◆ Your objective:
Each line starting at the one that contains "Переяславі." and ending at the one that contains "Нагадаємо, що 29" must be returned exactly, and the rest of the listing is left out.

++++ Data records

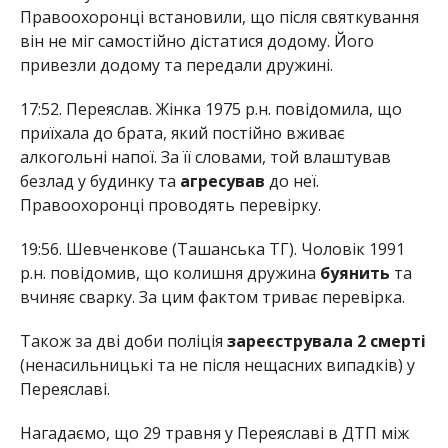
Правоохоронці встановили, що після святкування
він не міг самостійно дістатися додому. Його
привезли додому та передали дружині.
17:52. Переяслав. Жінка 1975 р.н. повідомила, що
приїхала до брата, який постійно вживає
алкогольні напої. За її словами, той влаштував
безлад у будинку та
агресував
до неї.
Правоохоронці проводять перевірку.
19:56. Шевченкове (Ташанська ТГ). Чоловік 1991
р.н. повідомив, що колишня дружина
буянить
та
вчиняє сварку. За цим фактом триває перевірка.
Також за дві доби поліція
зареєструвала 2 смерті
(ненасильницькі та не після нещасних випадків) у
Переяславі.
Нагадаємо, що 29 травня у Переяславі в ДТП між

++++++++
++++ Data records

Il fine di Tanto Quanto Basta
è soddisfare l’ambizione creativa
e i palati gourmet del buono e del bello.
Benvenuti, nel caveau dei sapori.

++++++++
++++ Data records

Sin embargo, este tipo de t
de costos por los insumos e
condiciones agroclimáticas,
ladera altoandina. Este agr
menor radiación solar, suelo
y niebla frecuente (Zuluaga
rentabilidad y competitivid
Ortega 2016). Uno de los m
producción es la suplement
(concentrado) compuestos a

++++++++

◆ Task result:
Переяславі.
Нагадаємо, що 29 травня у Переяславі в ДТП між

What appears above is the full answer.